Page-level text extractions
____________
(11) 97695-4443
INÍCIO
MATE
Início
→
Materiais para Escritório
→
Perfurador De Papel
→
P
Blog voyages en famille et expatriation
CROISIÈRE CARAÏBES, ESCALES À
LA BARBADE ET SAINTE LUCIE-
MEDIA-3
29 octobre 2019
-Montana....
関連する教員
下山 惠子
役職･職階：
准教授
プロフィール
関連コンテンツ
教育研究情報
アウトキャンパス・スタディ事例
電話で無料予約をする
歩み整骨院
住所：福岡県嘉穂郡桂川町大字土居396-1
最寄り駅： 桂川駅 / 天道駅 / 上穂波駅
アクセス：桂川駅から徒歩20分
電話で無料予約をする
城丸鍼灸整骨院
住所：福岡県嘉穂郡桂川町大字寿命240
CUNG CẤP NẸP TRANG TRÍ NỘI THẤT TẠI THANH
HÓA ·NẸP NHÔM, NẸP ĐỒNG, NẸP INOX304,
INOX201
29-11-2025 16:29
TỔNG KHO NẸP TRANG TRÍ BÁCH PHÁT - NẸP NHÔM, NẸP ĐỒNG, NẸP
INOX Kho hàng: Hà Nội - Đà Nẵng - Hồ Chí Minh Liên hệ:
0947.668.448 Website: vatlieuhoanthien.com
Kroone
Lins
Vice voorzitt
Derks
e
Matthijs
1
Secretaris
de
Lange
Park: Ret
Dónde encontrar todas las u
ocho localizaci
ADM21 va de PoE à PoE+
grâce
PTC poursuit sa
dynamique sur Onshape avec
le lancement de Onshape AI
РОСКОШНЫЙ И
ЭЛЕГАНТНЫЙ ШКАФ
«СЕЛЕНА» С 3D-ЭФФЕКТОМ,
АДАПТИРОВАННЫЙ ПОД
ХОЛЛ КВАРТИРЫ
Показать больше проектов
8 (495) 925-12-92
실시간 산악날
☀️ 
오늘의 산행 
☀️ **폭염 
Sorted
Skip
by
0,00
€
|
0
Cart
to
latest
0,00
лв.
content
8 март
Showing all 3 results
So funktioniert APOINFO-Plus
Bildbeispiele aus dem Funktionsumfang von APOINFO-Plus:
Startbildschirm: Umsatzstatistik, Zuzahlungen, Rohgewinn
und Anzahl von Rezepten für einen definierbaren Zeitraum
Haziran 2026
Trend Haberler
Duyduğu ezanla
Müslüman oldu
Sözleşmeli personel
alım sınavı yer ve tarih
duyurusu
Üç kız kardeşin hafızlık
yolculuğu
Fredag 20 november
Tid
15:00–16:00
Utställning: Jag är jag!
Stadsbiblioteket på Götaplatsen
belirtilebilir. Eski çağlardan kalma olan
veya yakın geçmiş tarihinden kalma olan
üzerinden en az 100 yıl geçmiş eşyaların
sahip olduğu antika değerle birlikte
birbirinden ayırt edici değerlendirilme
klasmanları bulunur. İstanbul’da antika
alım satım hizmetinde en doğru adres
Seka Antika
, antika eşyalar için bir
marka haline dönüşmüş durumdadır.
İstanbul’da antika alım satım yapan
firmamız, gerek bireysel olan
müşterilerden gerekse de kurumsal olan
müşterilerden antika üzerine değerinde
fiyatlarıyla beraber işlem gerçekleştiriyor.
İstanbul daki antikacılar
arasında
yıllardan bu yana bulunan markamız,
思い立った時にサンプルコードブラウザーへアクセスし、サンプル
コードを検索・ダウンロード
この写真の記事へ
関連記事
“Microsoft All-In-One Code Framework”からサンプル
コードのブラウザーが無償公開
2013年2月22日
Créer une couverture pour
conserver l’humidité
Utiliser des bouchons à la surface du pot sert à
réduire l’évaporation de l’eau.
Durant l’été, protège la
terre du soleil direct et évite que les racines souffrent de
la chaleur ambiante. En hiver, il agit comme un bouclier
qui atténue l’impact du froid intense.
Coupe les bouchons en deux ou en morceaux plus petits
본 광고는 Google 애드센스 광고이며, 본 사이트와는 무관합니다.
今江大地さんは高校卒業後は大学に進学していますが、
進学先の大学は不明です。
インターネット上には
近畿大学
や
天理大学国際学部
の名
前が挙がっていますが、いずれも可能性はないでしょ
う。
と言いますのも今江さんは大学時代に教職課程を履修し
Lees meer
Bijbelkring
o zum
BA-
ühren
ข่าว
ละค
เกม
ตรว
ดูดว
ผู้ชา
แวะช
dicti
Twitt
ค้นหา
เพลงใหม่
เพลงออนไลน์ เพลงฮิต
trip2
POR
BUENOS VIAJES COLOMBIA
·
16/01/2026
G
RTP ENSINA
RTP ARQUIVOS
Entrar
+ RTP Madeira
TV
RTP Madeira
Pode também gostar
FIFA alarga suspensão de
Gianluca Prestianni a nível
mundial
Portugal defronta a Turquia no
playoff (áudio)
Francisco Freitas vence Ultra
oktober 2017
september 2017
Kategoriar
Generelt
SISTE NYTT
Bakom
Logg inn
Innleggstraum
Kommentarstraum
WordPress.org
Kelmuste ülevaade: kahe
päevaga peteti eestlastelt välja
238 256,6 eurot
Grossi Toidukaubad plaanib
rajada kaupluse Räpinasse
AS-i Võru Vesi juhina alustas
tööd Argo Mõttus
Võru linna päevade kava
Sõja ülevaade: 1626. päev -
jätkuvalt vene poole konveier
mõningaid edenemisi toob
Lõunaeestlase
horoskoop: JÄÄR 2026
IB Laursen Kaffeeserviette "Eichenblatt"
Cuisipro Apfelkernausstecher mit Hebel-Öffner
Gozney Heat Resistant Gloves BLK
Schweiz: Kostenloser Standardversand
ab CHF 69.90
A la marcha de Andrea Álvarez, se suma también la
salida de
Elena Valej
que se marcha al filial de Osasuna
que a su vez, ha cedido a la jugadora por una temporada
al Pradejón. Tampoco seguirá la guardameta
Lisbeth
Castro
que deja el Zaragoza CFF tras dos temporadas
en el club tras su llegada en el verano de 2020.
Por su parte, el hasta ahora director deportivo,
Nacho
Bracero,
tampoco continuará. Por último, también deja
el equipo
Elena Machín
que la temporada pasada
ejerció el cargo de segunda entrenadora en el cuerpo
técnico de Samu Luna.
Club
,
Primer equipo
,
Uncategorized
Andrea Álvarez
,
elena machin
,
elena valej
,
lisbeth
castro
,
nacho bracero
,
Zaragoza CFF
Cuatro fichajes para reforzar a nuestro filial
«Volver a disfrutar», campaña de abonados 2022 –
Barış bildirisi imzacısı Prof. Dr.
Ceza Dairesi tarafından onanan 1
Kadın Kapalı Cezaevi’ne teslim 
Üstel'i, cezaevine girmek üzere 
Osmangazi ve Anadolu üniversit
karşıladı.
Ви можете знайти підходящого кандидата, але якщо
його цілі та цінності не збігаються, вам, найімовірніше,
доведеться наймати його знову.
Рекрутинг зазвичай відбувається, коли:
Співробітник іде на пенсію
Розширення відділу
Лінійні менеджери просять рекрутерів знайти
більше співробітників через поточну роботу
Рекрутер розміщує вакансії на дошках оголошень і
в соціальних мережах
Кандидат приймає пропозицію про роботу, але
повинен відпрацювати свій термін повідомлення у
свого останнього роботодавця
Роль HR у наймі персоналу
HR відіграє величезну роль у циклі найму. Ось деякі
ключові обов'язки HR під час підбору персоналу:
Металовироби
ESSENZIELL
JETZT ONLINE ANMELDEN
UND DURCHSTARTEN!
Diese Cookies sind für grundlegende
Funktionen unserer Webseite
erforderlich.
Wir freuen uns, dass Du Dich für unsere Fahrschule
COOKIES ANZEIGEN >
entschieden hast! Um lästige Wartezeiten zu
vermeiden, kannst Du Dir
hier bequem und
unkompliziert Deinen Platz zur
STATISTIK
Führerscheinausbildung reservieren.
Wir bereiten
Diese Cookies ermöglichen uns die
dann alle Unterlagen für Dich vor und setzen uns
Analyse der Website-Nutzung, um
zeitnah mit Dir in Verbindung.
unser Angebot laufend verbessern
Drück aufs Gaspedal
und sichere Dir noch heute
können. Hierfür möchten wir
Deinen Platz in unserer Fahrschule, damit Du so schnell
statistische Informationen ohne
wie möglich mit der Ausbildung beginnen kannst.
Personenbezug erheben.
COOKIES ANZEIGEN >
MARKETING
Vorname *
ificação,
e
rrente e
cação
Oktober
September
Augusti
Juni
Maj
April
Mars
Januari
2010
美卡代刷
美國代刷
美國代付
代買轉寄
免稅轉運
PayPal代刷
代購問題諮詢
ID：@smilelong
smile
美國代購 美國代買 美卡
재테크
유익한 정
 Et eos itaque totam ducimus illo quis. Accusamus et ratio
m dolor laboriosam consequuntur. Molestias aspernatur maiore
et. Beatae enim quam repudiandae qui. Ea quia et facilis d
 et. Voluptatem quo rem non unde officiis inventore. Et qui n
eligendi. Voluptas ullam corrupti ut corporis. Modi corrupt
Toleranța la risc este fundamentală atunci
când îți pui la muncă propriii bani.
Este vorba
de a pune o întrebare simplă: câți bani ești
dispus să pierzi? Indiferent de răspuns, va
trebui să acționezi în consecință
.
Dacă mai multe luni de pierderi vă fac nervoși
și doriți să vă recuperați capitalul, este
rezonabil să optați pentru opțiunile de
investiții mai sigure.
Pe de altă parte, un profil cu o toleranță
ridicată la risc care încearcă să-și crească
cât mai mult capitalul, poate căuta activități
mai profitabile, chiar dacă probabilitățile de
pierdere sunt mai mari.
____________
What you should do ->
Lines after the one containing "So funktioniert APOINFO-Plus" are left out; every line from the start of the entries through that line is restated word for word.

Answer section ->
(11) 97695-4443
INÍCIO
MATE
Início
→
Materiais para Escritório
→
Perfurador De Papel
→
P
Blog voyages en famille et expatriation
CROISIÈRE CARAÏBES, ESCALES À
LA BARBADE ET SAINTE LUCIE-
MEDIA-3
29 octobre 2019
-Montana....
関連する教員
下山 惠子
役職･職階：
准教授
プロフィール
関連コンテンツ
教育研究情報
アウトキャンパス・スタディ事例
電話で無料予約をする
歩み整骨院
住所：福岡県嘉穂郡桂川町大字土居396-1
最寄り駅： 桂川駅 / 天道駅 / 上穂波駅
アクセス：桂川駅から徒歩20分
電話で無料予約をする
城丸鍼灸整骨院
住所：福岡県嘉穂郡桂川町大字寿命240
CUNG CẤP NẸP TRANG TRÍ NỘI THẤT TẠI THANH
HÓA ·NẸP NHÔM, NẸP ĐỒNG, NẸP INOX304,
INOX201
29-11-2025 16:29
TỔNG KHO NẸP TRANG TRÍ BÁCH PHÁT - NẸP NHÔM, NẸP ĐỒNG, NẸP
INOX Kho hàng: Hà Nội - Đà Nẵng - Hồ Chí Minh Liên hệ:
0947.668.448 Website: vatlieuhoanthien.com
Kroone
Lins
Vice voorzitt
Derks
e
Matthijs
1
Secretaris
de
Lange
Park: Ret
Dónde encontrar todas las u
ocho localizaci
ADM21 va de PoE à PoE+
grâce
PTC poursuit sa
dynamique sur Onshape avec
le lancement de Onshape AI
РОСКОШНЫЙ И
ЭЛЕГАНТНЫЙ ШКАФ
«СЕЛЕНА» С 3D-ЭФФЕКТОМ,
АДАПТИРОВАННЫЙ ПОД
ХОЛЛ КВАРТИРЫ
Показать больше проектов
8 (495) 925-12-92
실시간 산악날
☀️ 
오늘의 산행 
☀️ **폭염 
Sorted
Skip
by
0,00
€
|
0
Cart
to
latest
0,00
лв.
content
8 март
Showing all 3 results
So funktioniert APOINFO-Plus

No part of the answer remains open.